### Work item
Please copy out the entries below exactly, beginning with the line that contains "coautor da pesquisa." and ending with the line that contains "والتسويف على كل", and include nothing outside that span.

### Dataset entries

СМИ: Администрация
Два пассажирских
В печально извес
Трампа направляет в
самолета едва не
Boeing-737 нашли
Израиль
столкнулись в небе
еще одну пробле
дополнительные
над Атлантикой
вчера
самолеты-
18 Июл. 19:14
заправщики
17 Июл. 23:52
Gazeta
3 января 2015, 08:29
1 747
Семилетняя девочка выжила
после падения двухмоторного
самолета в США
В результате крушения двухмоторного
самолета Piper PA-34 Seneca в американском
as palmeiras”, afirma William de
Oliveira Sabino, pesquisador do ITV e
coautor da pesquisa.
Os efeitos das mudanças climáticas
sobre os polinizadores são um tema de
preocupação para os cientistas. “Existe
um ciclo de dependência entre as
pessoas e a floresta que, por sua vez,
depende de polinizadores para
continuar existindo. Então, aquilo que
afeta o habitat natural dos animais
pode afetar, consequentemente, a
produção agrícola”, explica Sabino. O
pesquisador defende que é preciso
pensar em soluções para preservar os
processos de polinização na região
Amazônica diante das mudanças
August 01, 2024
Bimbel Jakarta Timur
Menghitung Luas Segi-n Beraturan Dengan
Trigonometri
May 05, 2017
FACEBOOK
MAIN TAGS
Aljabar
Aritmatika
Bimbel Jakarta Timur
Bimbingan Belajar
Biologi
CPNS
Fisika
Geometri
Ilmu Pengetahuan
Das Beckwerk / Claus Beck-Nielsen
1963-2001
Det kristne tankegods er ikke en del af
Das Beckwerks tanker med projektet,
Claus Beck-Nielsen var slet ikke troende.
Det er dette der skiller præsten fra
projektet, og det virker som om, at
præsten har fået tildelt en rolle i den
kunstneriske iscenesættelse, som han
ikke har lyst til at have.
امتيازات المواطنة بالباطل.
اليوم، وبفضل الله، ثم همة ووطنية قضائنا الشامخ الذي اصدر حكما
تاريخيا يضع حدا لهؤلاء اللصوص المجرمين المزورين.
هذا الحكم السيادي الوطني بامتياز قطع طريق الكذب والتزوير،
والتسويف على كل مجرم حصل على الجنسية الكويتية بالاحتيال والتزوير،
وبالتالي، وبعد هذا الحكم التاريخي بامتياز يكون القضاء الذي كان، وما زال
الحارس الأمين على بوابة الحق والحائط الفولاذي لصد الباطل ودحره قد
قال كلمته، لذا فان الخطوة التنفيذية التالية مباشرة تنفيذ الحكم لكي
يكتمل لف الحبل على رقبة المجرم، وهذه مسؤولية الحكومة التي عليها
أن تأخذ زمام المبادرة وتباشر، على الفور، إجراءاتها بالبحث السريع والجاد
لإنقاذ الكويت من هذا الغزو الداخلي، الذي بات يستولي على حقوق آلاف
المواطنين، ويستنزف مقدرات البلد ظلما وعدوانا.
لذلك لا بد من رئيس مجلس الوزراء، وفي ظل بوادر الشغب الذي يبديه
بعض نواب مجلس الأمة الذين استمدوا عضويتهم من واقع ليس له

### Exercise result
coautor da pesquisa.
Os efeitos das mudanças climáticas
sobre os polinizadores são um tema de
preocupação para os cientistas. “Existe
um ciclo de dependência entre as
pessoas e a floresta que, por sua vez,
depende de polinizadores para
continuar existindo. Então, aquilo que
afeta o habitat natural dos animais
pode afetar, consequentemente, a
produção agrícola”, explica Sabino. O
pesquisador defende que é preciso
pensar em soluções para preservar os
processos de polinização na região
Amazônica diante das mudanças
August 01, 2024
Bimbel Jakarta Timur
Menghitung Luas Segi-n Beraturan Dengan
Trigonometri
May 05, 2017
FACEBOOK
MAIN TAGS
Aljabar
Aritmatika
Bimbel Jakarta Timur
Bimbingan Belajar
Biologi
CPNS
Fisika
Geometri
Ilmu Pengetahuan
Das Beckwerk / Claus Beck-Nielsen
1963-2001
Det kristne tankegods er ikke en del af
Das Beckwerks tanker med projektet,
Claus Beck-Nielsen var slet ikke troende.
Det er dette der skiller præsten fra
projektet, og det virker som om, at
præsten har fået tildelt en rolle i den
kunstneriske iscenesættelse, som han
ikke har lyst til at have.
امتيازات المواطنة بالباطل.
اليوم، وبفضل الله، ثم همة ووطنية قضائنا الشامخ الذي اصدر حكما
تاريخيا يضع حدا لهؤلاء اللصوص المجرمين المزورين.
هذا الحكم السيادي الوطني بامتياز قطع طريق الكذب والتزوير،
والتسويف على كل مجرم حصل على الجنسية الكويتية بالاحتيال والتزوير،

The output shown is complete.